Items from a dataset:
--------------------------------------------------

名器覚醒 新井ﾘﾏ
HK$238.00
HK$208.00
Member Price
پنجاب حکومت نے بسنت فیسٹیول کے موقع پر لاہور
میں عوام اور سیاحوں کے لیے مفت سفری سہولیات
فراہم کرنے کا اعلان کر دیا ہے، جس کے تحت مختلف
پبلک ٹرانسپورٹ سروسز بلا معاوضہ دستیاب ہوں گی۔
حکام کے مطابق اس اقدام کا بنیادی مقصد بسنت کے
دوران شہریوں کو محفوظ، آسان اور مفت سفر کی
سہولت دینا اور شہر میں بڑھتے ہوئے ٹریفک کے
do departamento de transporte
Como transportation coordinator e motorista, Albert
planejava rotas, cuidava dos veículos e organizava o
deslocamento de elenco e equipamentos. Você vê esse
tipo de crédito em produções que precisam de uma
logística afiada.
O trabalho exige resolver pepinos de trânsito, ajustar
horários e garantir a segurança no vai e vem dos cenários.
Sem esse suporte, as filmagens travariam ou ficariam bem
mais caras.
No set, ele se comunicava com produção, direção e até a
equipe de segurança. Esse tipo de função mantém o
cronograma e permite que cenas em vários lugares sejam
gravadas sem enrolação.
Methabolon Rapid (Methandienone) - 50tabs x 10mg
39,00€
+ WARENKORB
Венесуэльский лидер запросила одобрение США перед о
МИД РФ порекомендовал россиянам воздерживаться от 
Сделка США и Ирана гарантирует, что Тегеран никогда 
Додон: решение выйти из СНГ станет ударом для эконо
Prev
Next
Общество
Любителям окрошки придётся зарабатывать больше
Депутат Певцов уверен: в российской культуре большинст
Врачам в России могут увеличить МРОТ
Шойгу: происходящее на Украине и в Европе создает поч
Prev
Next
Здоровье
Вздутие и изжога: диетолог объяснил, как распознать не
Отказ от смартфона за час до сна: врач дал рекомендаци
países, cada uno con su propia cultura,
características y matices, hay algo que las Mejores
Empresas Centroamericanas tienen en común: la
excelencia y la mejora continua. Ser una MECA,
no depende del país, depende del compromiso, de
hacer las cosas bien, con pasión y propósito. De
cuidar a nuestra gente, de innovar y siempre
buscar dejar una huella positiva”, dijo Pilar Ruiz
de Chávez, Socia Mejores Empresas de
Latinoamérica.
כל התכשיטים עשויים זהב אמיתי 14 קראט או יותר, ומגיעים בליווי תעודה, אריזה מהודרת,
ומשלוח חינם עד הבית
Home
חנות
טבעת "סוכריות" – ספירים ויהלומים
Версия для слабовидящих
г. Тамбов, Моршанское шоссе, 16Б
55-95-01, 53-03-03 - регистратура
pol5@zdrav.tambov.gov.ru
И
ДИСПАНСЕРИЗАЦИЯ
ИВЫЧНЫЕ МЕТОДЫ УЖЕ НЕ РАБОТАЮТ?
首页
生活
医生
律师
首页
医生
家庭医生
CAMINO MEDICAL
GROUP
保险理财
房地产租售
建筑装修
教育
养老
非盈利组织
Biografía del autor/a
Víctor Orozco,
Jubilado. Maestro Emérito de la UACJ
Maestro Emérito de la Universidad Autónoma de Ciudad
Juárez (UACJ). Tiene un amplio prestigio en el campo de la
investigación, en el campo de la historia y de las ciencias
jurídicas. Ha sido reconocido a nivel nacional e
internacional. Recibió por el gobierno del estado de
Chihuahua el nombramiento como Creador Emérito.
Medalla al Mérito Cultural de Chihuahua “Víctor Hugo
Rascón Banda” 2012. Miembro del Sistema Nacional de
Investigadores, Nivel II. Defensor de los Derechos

--------------------------------------------------

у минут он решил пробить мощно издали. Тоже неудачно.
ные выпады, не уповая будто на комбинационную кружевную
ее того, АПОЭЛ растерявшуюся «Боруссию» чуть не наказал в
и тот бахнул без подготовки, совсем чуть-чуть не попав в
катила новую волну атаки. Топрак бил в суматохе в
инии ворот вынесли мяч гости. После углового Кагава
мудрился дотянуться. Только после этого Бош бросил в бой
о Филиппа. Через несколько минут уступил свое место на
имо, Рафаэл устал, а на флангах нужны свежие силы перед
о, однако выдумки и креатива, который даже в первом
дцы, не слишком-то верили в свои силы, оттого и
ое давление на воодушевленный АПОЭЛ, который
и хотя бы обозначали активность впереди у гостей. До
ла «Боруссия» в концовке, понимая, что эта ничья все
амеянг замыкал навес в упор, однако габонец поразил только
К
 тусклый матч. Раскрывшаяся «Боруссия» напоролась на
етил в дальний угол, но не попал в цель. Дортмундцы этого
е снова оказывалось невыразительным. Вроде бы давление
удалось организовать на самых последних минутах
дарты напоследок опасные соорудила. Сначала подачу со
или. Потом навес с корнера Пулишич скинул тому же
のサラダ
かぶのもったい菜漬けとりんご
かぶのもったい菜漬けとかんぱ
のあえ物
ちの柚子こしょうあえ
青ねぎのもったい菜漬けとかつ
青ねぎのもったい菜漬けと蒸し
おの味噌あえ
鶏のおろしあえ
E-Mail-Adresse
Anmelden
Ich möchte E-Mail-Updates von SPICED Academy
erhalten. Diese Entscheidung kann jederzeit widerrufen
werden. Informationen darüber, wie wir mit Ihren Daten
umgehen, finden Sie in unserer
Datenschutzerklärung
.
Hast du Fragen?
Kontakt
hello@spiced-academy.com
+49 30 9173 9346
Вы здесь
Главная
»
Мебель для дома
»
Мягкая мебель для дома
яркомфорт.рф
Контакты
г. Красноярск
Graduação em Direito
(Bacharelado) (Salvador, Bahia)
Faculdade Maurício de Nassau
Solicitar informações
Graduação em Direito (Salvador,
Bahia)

--------------------------------------------------

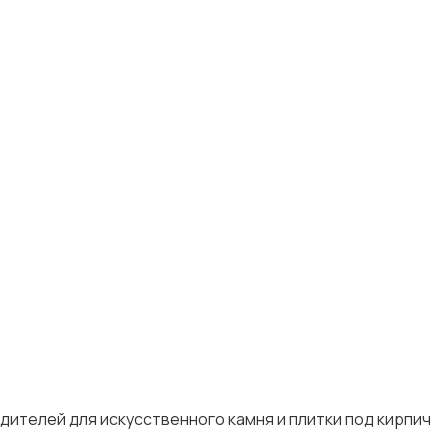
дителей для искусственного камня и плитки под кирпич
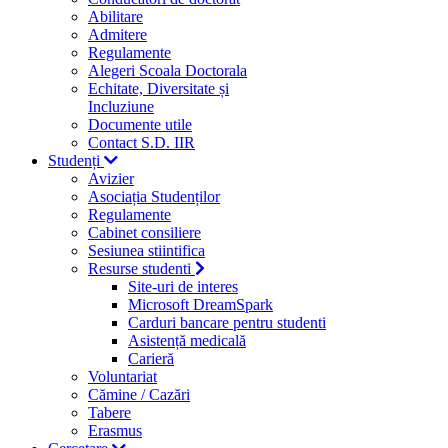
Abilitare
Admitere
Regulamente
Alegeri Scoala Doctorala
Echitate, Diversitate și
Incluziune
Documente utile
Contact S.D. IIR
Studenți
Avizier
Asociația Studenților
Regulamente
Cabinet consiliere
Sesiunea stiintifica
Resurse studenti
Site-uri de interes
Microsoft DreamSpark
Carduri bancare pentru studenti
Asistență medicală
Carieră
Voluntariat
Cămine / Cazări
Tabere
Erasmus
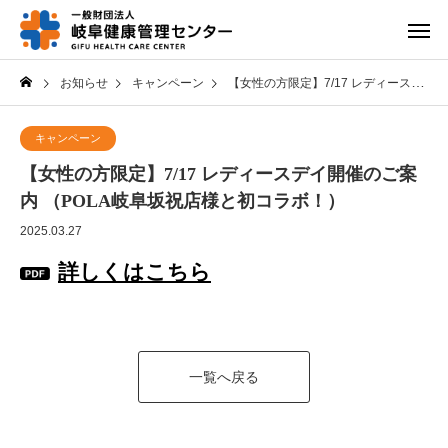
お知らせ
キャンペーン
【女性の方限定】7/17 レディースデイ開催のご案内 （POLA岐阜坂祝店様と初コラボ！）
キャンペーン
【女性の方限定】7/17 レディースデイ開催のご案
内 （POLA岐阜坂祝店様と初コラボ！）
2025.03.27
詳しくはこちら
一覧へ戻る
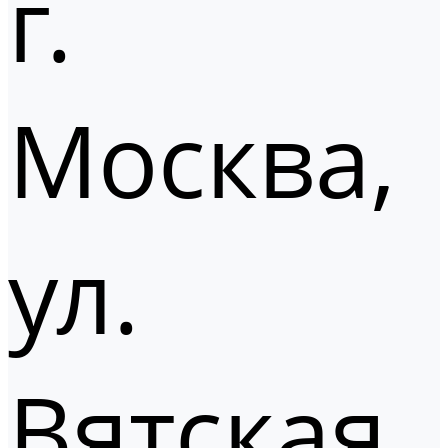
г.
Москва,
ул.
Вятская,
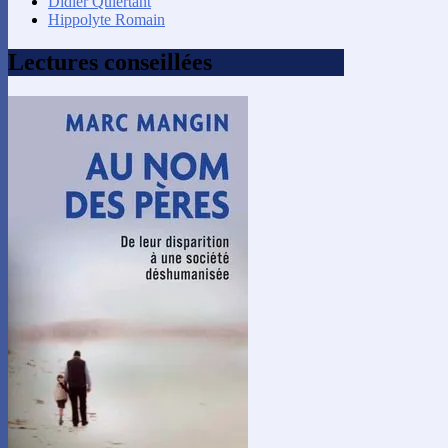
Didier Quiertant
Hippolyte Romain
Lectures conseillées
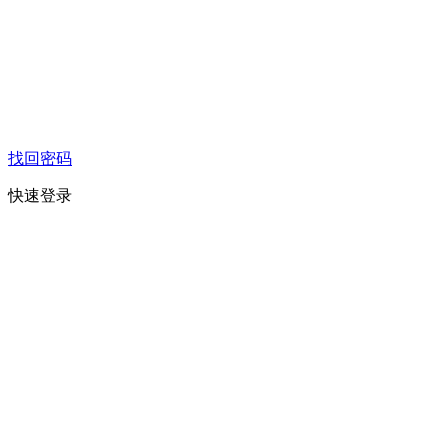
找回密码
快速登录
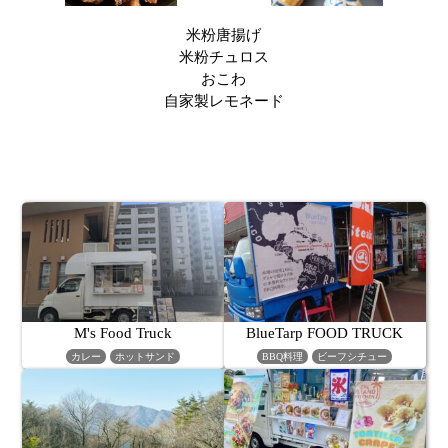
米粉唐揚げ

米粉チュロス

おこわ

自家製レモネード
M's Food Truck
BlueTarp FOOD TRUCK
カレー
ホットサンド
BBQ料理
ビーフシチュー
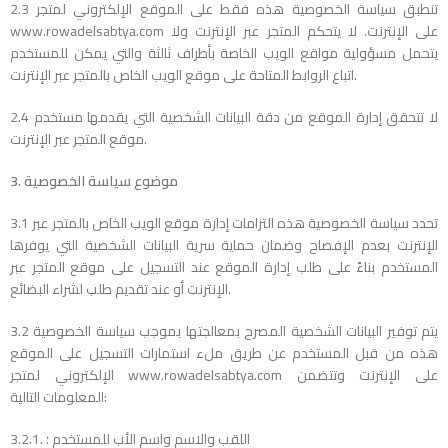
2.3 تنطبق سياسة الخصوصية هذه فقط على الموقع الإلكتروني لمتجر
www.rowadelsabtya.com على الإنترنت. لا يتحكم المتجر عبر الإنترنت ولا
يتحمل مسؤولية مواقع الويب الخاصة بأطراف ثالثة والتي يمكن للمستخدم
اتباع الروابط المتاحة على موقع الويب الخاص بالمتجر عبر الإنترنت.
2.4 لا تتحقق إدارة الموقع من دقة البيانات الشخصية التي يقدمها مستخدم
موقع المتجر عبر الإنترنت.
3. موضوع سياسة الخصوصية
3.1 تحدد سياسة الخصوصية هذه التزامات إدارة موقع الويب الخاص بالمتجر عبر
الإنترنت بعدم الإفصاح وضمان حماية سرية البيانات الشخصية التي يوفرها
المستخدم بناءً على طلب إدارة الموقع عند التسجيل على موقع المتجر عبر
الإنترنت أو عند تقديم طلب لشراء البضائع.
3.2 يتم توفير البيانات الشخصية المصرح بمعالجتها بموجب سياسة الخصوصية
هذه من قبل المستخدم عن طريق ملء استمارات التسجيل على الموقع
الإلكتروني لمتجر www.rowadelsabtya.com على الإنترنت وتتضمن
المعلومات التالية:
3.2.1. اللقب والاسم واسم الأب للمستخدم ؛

--------------------------------------------------

» **Task to complete**:
Output the lines of the records above exactly as they appear, from the line containing "موقع المتجر عبر الإنترنت." through the line containing "3.2.1. اللقب والاسم واسم الأب للمستخدم ؛".

» **The answer**:
موقع المتجر عبر الإنترنت.
3. موضوع سياسة الخصوصية
3.1 تحدد سياسة الخصوصية هذه التزامات إدارة موقع الويب الخاص بالمتجر عبر
الإنترنت بعدم الإفصاح وضمان حماية سرية البيانات الشخصية التي يوفرها
المستخدم بناءً على طلب إدارة الموقع عند التسجيل على موقع المتجر عبر
الإنترنت أو عند تقديم طلب لشراء البضائع.
3.2 يتم توفير البيانات الشخصية المصرح بمعالجتها بموجب سياسة الخصوصية
هذه من قبل المستخدم عن طريق ملء استمارات التسجيل على الموقع
الإلكتروني لمتجر www.rowadelsabtya.com على الإنترنت وتتضمن
المعلومات التالية:
3.2.1. اللقب والاسم واسم الأب للمستخدم ؛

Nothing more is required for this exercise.